25.04.2024 | | Notícias do Mercado

Fonte: O Globo
Data: 24/04/2024

Dez anos após a Copa do Mundo do Brasil, mais de um terço das obras de mobilidade urbana prometidas por prefeituras e governos das cidades-sede do evento não foi feita. Os 38% não entregues incluem projetos abandonados ou concluídos parcialmente, a maioria de linhas de BRT ou VLT. Para especialistas, apesar de avanços pontuais, a Copa foi um potencial desperdiçado em termos de soluções de mobilidade.

Parte das promessas, que contavam com linha especial de financiamento do BNDES, foi retirada ainda antes do megaevento da Matriz de Responsabilidade (MR), documento que reunia todas as obras necessárias para o Mundial, incluindo projetos de estádios, mobilidade urbana, aeroportos, portos, telecomunicações, segurança, instalações complementares, energia e turismo. A mobilidade previa muitos projetos que, embora não fossem essenciais para o torneio, eram vistos como a chance de deixar um legado em cidades que precisaram investir milhões em infraestrutura.

Mas, sem a mesma prioridade das outras categorias, a mobilidade foi o setor com mais promessas descumpridas. O último relatório de balanço do governo federal é de 2017, quando houve estimativa de gastos de R$27,1 bilhões na realização do torneio, mas o site de transparência da Controladoria-Geral da União (CGU) sobre o tema saiu do ar em junho de 2018. Por isso, falta transparência sobre todas as cifras.
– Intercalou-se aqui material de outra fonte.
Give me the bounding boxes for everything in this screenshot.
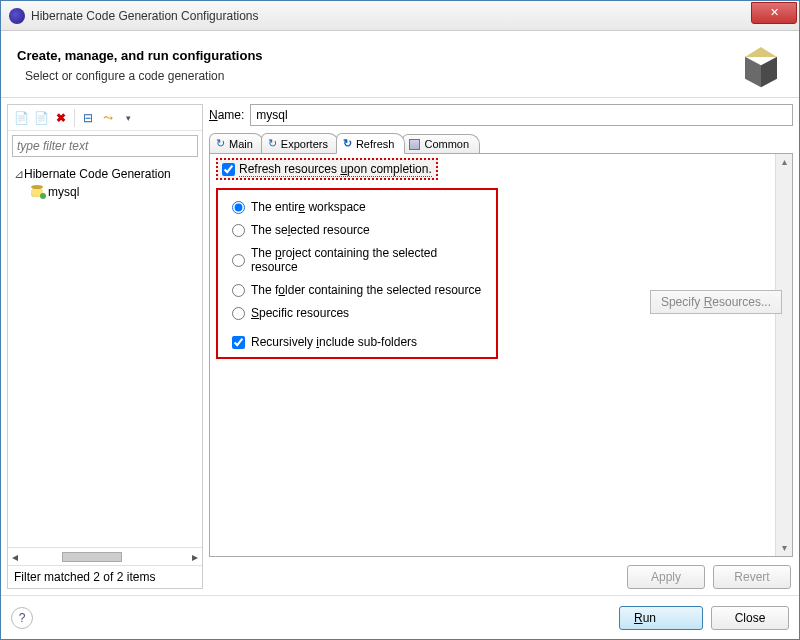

Emergencialmente, houve projetos realizados mesmo sem previsão inicial na MR. Em 2022, o jornalista Rodrigo Lois atualizou os dados em seu projeto de pesquisa de mestrado pela FGV, e chegou a uma estimativa de que o evento teve investimento geral de R$ 31,2 bilhões: R$8,4 bilhões para mobilidade, o mesmo montante investido na construção de estádios.

Para o levantamento desta reportagem, O GLOBO se baseou no documento divulgado pelo Ministério do Esporte, com última atualização meses após a Copa, e consultou governos estaduais e prefeituras das 12 cidades-sede, além de informações do estudo de Lois.

Foram localizadas 75 obras de mobilidade, das quais 46 foram concluídas, três entregues parcialmente e 21 acabaram abandonadas, além de cinco ainda em execução. Do total prometido, 14 projetos foram retirados da matriz antes da Copa, pois não havia tempo para conclusão até o evento, mas metade teve prosseguimento e foi entregue anos depois. Em Manaus e Porto Alegre, os BRTs não viraram realidade, assim como os VLTs de Cuiabá e Brasília. Em Fortaleza, corredores foram abertos ou ampliados, mas sem o BRT previsto.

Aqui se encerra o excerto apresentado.